True, Sharon would have preferred a less extreme coalition including the Labour party, but that party's leader, Amram Mitzna, rejected this because he feared that all Sharon wanted was camouflage for his policies of delay and obfuscation on negotiations with the Palestinians. The meretricious Sharon likes to appear to be steering his way down the middle between doves on the one hand and hawks on the other, while in fact he is as hostile to a Palestinian state as his constant calculations of American reactions allow him to be.
The inclusion in the new coalition of the secular Shinui party, relatively moderate on the Palestinian question, shows him continuing this charade in a new form - but charade it is. The other arm of Israel's government, the senior military, is often more direct, as when the chief of staff said recently that Israel has no interest in real negotiations with the Palestinians until they accept that a return to anything like the pre-1967 boundaries is out of the question. The paradox of Israel's democracy is that while Israeli citizens indubitably gave Sharon and his party a victory in the election, he and his government are nevertheless thwarting their will.
As expressed in frequent polls, that will is for both an acceptance of a two-state solution and an acceptance that this means the evacuation of settlements in most of the territories, in other words a real state with real land from which Israelis have fully withdrawn. Sharon, in other words, is resisting the wisest instincts of the majority of Israelis.
The battered Palestinian leadership acts, as it has to, on the basis that Sharon can ultimately be outflanked, while no doubt fearing otherwise. Hence its acceptance of the road map, its recent reforms of the Palestinian Authority's institutions, in response to American and European requirements, its attempts to bring Hamas into a ceasefire, and its passivity as the Israelis have in recent weeks increased their assaults on the recalcitrant Islamists. But that leadership knows full well that the Sharon government regards this battle against Hamas as a sequel to the humbling of Arafat and Fatah and how likely it is to dismiss the efforts of the Palestinian Authority and give nothing in return.

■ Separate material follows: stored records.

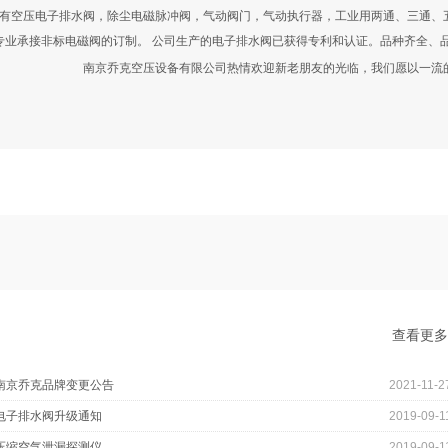
空压电子排水阀，除尘电磁脉冲阀，气动阀门，气动执行器，工业用两通、三通、
专业承接非标电磁阀的订制。 公司生产的电子排水阀已获得专利和认证。品种齐全、
南京乔克空压设备有限公司热情欢迎新老朋友的光临，我们愿以一流
查看更
南京乔克品牌变更公告
2021-11-2
电子排水阀升级通知
2019-09-1
压缩空气泄漏探测仪
2019-09-1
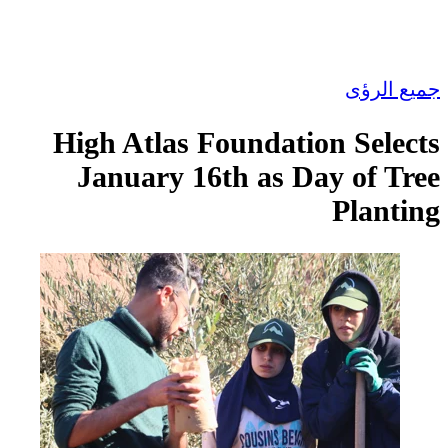
جميع الرؤى
High Atlas Foundation Selects
January 16th as Day of Tree
Planting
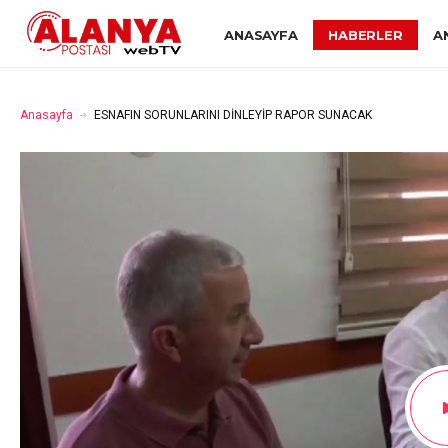
ANASAYFA
HABERLER
A
Anasayfa
ESNAFIN SORUNLARINI DİNLEYİP RAPOR SUNACAK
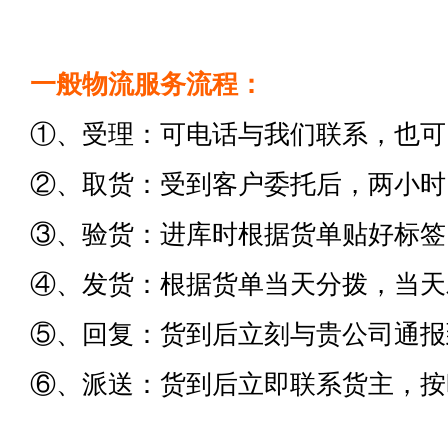
一般物流服务流程：
①、受理：可电话与我们联系，也可
②、取货：受到客户委托后，两小时
③、验货：进库时根据货单贴好标签
④、发货：根据货单当天分拨，当天
⑤、回复：货到后立刻与贵公司通报
⑥、派送：货到后立即联系货主，按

The Bush administration in theory understands the logic and necessity of a true, as opposed to a fraudulent two-state solution. But in practice it betrays a constant willingness to follow the rightwing Israeli version of this solution, which is, to put it simply, that the words and phrases will be retained but real statehood will be denied to the Palestinians. The administration is, for instance, delaying on the so-called "road map" for progress toward a two state solution because of a mass of Israeli objections. These as usual would have the effect of binding the Palestinians completely to their commitments while imposing no, or few, equivalent obligations on the Israelis.
As the administration moves towards war with Iraq in a state of anger over allies and friends who have obstructed its plans, the fear is that there will be less readiness, particularly if the war is quickly and successfully over, to listen to advice from those who see the situation more clearly. Yes, there will be an American push on Palestine after Iraq, but Sharon and his allies in the US will certainly seek to finesse it, and on past evidence might well succeed. It could be a case of the American government being unable to resist this strategy because it does not want to anger important constituencies at home. It could be a case of the inner counsels of the administration being won over by those within it who take the fantastical view that a suppression of Palestinian aspirations is not only sustainable but could actually be a cornerstone of a new kind of American-Israeli primacy in the Middle East.
Or it could be a case, as Tony Blair and other European leaders hope, mainly of a deep distaste, arising from the Clinton experience of the 1990s, for serious involvement in negotiations between Israelis and Palestinians, a distaste which time and events will overcome. Even this last, the most favourable interpretation, is of course worrying. What kind of events, and how much time, and what may happen while we are waiting for the scales to fall from Washington's eyes?